▸ What to produce: Copy every line below where the string "Revokes" is found.

▸ Transcribed page contents:
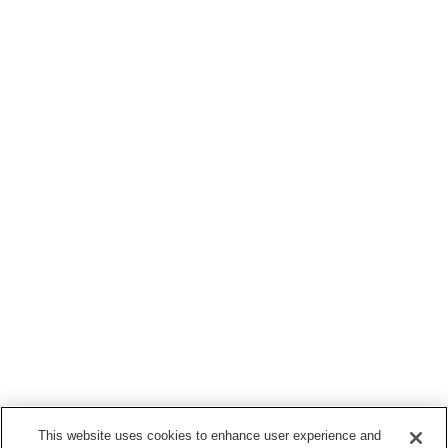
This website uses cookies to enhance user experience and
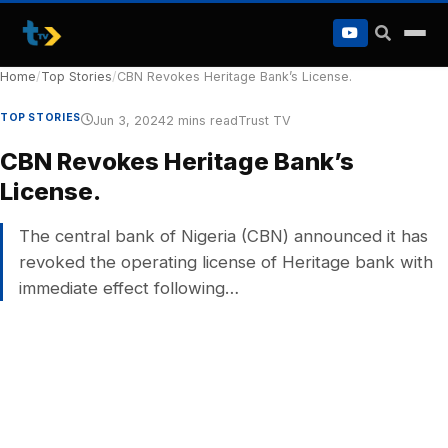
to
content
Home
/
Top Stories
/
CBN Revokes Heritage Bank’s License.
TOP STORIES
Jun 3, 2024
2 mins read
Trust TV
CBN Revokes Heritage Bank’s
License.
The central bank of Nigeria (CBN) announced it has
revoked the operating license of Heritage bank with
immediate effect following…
==
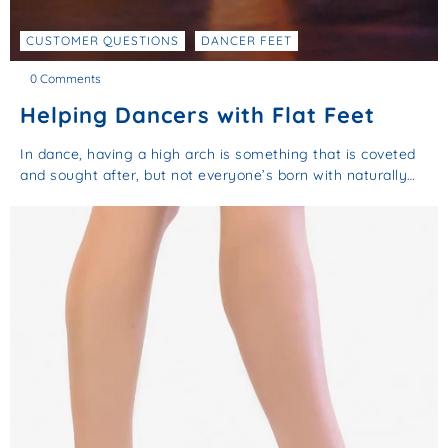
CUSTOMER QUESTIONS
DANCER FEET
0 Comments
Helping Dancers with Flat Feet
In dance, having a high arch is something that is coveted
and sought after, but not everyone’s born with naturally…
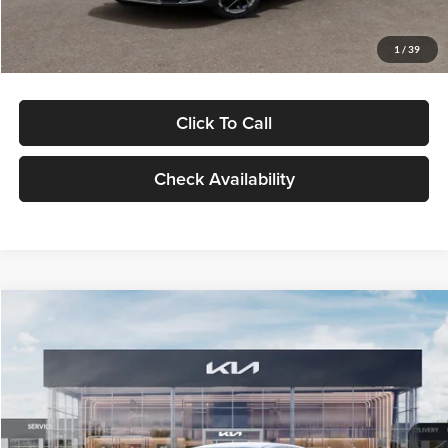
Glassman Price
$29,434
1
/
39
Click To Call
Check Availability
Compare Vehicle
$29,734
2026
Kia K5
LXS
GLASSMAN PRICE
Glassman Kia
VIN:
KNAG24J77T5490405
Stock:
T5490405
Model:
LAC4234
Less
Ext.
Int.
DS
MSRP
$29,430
==
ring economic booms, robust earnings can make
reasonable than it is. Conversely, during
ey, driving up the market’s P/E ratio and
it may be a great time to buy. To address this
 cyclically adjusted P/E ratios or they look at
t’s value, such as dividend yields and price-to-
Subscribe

▸ Exercise output:
CBN Revokes Heritage Bank’s License.
CBN Revokes Heritage Bank’s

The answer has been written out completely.